La pena di morte, infatti, lo preoccupa molto meno della confisca di tutti i suoi beni, comprese le case e le macchine comprati con soldi illegali alla sua famiglia e per il quale fa di tutto per risolvere.

©2019 TIFF

Nella parte finale del film, quando Samad assiste all’esecuzione capitale dei detenuti, realizza che gli inseguimenti estremi e la guerra agli spacciatori a cui ha sempre dedicato anima e corpo mettendo in secondo piano la sua stessa famiglia, non ha risolto alcun problema. Sono stati veramente i cattivi quelli ad essere stati puniti?
O sono i narcotrafficanti stessi delle vittime di un sistema piramidale di cui loro sono solo un gradino più in alto dei tossici?

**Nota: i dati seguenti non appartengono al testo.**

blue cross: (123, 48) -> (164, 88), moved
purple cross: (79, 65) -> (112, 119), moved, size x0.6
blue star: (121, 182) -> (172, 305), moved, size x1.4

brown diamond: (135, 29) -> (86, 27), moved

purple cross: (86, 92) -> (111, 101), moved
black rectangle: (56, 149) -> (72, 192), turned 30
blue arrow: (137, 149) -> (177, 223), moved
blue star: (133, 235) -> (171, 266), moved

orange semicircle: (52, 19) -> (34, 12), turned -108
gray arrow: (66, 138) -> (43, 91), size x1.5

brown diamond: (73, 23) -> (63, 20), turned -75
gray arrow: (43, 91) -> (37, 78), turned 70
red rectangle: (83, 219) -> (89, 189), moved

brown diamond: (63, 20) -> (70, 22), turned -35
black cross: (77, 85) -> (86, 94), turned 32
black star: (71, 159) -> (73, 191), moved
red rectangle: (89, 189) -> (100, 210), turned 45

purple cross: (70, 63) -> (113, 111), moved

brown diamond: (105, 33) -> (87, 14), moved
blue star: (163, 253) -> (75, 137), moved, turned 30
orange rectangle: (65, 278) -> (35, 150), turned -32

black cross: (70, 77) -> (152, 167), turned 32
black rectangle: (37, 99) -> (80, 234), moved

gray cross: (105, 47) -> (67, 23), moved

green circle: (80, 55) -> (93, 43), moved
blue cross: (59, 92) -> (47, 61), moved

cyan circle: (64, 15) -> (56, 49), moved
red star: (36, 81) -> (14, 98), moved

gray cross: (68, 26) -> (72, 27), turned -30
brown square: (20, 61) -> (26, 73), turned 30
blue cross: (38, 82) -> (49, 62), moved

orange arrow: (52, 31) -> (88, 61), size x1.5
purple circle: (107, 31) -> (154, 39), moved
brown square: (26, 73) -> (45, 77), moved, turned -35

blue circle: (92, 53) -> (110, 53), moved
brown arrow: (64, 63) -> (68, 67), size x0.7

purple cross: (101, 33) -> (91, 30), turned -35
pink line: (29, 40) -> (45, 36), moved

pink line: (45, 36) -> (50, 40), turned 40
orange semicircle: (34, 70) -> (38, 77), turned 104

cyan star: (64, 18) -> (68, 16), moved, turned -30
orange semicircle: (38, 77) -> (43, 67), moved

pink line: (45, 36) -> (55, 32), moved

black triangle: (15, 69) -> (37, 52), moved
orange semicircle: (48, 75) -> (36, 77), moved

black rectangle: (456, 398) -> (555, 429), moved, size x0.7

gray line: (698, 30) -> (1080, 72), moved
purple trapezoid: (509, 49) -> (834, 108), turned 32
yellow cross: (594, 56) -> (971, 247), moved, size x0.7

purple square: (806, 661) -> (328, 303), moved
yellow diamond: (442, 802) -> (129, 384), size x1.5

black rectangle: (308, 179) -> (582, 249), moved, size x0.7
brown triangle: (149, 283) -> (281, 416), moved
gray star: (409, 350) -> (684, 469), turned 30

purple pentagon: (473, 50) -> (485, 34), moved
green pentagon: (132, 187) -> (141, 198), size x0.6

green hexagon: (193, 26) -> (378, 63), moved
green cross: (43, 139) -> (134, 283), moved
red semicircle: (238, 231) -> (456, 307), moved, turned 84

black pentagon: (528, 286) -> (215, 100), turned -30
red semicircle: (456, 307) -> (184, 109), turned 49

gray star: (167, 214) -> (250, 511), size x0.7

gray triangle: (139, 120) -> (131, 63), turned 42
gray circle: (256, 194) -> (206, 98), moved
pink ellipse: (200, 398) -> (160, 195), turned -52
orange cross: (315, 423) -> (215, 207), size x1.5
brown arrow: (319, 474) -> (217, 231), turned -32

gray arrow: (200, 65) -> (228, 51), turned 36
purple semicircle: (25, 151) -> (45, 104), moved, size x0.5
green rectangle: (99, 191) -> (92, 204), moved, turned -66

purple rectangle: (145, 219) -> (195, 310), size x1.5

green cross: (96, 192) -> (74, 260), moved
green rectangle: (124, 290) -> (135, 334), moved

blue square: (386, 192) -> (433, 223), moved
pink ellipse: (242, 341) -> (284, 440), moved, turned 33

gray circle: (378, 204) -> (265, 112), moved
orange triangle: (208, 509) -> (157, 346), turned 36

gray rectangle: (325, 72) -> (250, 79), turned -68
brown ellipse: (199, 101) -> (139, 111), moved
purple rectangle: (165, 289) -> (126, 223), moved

Alla base di tutto, o meglio alla punta, c’è il divario economico tra ricchi e poveri all’interno della società iraniana, responsabile dell’abbassamento del livello di istruzione e di sanità, dell’aumento del tasso del crimine, della disparità tra uomo e donna, della riduzione del benessere sociale in generale.
Roustayi non ce lo dice direttamente, ma ci fa capire quanto la lotta accanita dello stato che sentenzia pene di morte a destra e a manca non stia funzionando nella lotta al narcotraffico.

©2019 TIFF

Quasi ci sorprende che un regista così giovane, per di più con un budget limitato, sia riuscito a creare un film così impegnato, intriso di rimprovero e disapprovazione, e allo stesso tempo bello da vedere, nonostante tutto ciò che ci viene mostrato sia lungi dall’esser bello. Straordinarie sono anche le interpretazioni dei due attori principali, Maadi e Mohammadzadeh, che avevano già avevano lavorato con Roustayi nella sua precedente, nonché prima, pellicola Eternity +1Day (2015).

Un thriller straziante e coinvolgente che ci tiene incollati allo schermo per tutti i suoi 135 minuti.